Miles Franklin winner spoiled. Tonight at the Melbourne Writers’ Festival, the winner of the prestigious $60,000 Miles Franklin award will be announced.

But eagle-eyed readers of The Australian’s website will already know the winner. Literary editor Stephen Romei’s column, which usually runs in the weekend paper, was accidentally put up a day before it should have been. The column didn’t run in the paper, but it was on the website this morning until 9.30am, when Romei got it taken down. “It’s not [cached] on Google, which is a relief,” he told Crikey. The early publication spoiled the 8.30pm embargo, and marks the second time this week that Crikey has heard whispers of the paper breaking an embargo.

The winner of the Miles Franklin is a closely guarded secret, and it’s hard to see the organisers being anything but livid at the reveal. Luckily for them, though, the column seems to have passed largely without notice on social media, where authors and literary fans are still expressing their excitement at seeing the winner tonight. We in the Crikey bunker have decided not to spoil their surprise. — Myriam Robin 

E-sports on SBS. On September 2, SBS will air the qualifying final of a tournament of video game Counter Strike. The game involves a team of “terrorists” (the game’s most popular location is in an obviously Middle Eastern setting) planting a bomb that must then be disarmed by the team of “counter-terrorists”, under a barrage of fire from the other team. Players can be either terrorists or counter-terrorists.

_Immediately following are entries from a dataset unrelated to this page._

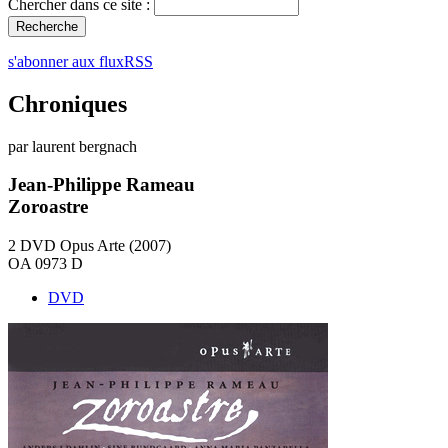
Chercher dans ce site :
s'abonner aux fluxRSS
Chroniques
par laurent bergnach
Jean-Philippe Rameau
Zoroastre
2 DVD Opus Arte (2007)
OA 0973 D
DVD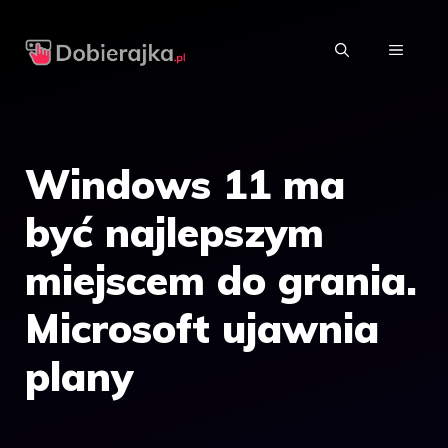
Przejdź
do
MENU
treści
Windows 11 ma
być najlepszym
miejscem do grania.
Microsoft ujawnia
plany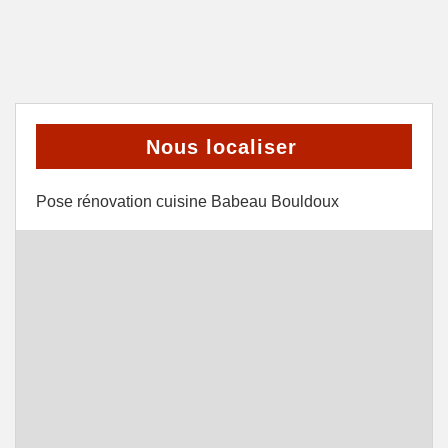
Nous localiser
Pose rénovation cuisine Babeau Bouldoux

The winning team will represent Australia at the global grand final in Indonesia.

It’s not the first time an Australian network has aired Counter Strike (Fox Sports had some on last year), but it is the first time e-sports (as this style of competitive video gaming is called) has come to free to air. The genre of competitive, professional video gaming is very popular in many parts of Asia, where it is regularly aired on television. It’s big business — young people with quick reflexes are willing to devote their lives to training win prizes worth millions of dollars — and gets big audiences. SBS’ release gives a figure of 150 million viewers worldwide.

Speaking of which, SBS seems at pains to convince journalists that e-sports are really, well, sports. The release states:

“The mental agility and reflexes of competitive gamers are enough to rival conventional athletes, with gamers producing the same amount of cortisol as professional race car drivers and pulses soaring as high as 180 beats per minute, the same as marathon runners. Competitors are even drug tested for performance enhancers like Adderall.”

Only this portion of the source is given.